WHAT YOU ARE ASKED TO DO: Return the lines below that contain the word "treatment".

======

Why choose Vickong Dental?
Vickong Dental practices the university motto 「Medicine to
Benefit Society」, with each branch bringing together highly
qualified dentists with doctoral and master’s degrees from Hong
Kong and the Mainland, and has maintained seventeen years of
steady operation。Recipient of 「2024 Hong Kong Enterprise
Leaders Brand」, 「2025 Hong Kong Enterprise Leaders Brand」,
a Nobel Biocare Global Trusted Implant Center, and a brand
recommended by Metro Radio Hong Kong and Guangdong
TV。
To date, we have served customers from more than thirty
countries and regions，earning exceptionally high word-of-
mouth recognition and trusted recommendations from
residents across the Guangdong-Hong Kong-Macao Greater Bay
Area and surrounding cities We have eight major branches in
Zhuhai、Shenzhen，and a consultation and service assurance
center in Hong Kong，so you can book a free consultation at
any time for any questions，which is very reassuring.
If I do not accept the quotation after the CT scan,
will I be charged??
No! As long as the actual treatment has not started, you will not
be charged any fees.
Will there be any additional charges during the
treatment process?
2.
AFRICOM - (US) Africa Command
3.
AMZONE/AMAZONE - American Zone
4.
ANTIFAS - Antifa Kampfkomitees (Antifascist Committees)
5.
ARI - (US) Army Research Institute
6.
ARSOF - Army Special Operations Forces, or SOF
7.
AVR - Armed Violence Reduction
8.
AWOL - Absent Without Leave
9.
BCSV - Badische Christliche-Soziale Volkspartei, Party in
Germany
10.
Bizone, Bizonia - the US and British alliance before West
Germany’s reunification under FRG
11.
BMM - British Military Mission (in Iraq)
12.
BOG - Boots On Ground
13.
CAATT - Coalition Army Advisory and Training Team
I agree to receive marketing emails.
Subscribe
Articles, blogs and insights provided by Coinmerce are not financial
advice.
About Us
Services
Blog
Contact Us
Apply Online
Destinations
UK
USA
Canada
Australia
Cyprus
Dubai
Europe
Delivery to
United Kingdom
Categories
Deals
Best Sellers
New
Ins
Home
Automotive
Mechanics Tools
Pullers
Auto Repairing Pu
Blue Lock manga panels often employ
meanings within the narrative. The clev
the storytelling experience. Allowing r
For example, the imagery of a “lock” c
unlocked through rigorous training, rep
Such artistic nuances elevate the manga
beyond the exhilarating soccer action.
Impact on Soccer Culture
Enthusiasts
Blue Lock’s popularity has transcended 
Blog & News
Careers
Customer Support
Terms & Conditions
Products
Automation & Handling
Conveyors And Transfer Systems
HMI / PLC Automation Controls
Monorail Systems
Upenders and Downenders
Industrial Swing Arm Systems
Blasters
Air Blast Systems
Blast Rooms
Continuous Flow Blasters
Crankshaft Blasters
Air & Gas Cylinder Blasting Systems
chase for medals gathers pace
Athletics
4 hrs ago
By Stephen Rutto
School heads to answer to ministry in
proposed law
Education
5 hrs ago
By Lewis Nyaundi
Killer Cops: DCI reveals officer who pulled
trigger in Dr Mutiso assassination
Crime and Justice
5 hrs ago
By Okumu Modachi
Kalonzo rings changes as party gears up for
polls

======

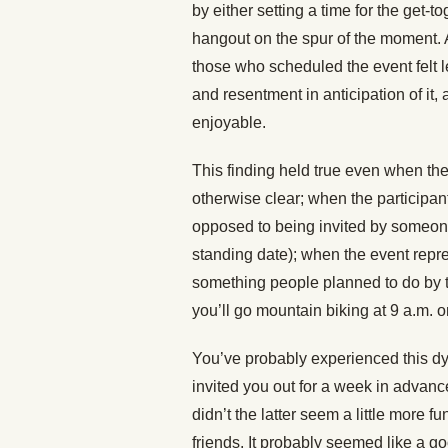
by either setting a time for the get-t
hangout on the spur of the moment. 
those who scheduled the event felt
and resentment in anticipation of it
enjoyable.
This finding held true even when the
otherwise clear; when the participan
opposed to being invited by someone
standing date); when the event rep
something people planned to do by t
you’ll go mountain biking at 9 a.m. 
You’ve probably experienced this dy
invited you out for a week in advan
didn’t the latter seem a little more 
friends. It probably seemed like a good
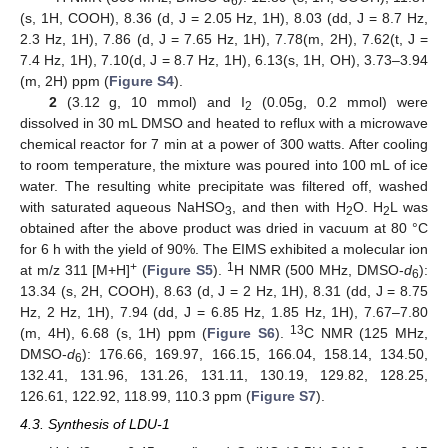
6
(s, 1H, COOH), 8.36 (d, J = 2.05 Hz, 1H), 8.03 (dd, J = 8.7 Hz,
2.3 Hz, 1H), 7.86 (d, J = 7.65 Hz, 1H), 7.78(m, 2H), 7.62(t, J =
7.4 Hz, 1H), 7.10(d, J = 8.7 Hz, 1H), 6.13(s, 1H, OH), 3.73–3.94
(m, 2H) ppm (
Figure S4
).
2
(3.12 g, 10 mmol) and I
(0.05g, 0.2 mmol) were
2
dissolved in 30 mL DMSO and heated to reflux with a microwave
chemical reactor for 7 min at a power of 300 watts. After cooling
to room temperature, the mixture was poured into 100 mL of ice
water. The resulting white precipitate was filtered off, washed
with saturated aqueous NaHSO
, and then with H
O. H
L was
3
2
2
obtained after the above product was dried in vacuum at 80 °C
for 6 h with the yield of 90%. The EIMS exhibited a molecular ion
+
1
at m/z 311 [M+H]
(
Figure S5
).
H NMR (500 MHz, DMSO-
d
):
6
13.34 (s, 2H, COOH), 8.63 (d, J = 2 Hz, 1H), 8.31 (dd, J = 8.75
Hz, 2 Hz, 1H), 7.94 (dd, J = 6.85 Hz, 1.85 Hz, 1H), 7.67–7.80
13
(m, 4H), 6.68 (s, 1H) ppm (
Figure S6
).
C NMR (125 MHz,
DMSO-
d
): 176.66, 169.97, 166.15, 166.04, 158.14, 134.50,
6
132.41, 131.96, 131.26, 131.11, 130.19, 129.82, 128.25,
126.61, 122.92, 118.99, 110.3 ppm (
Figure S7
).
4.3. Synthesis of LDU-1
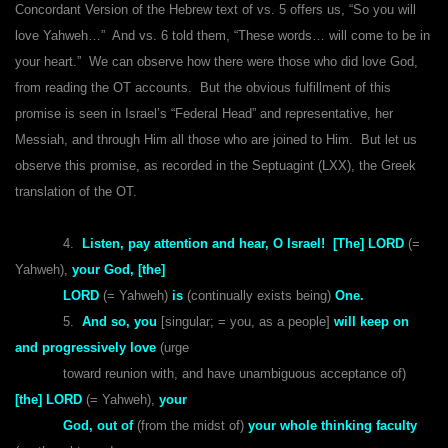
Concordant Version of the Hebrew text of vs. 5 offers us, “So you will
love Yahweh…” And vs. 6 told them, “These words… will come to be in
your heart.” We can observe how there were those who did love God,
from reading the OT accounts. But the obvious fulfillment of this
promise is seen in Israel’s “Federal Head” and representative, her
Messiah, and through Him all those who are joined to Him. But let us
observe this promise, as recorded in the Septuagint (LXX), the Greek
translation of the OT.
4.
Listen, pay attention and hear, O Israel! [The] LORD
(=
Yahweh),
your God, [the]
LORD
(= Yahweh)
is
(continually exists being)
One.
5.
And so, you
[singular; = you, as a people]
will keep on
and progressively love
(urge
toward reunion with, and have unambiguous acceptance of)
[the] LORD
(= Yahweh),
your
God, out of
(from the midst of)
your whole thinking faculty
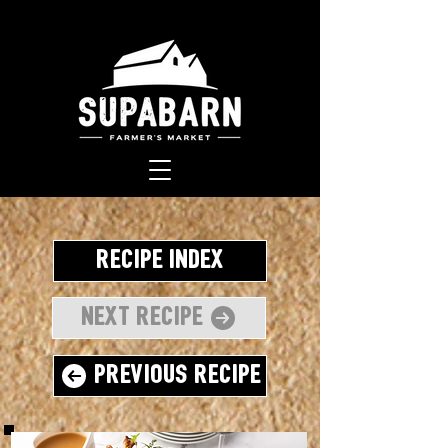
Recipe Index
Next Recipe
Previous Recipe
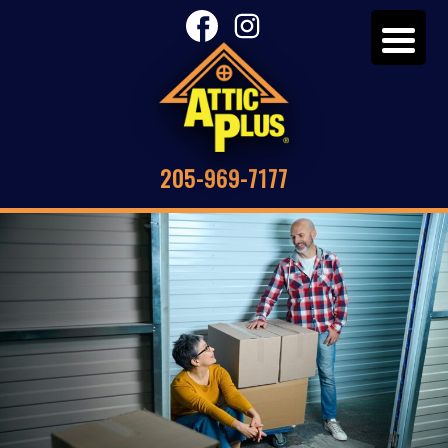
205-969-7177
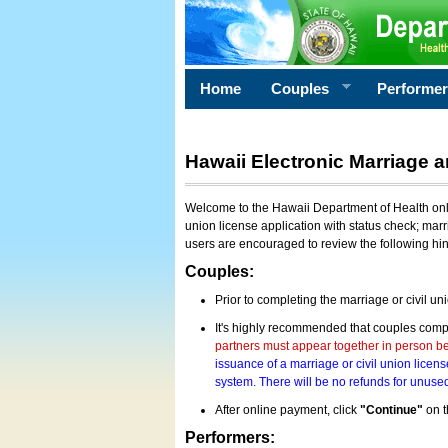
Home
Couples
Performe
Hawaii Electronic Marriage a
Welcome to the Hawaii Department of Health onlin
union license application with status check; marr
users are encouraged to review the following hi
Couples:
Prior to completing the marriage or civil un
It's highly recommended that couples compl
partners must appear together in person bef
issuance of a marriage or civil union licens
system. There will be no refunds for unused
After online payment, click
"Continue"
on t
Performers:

======

REPLY:
No! As long as the actual treatment has not started, you will not
treatment process?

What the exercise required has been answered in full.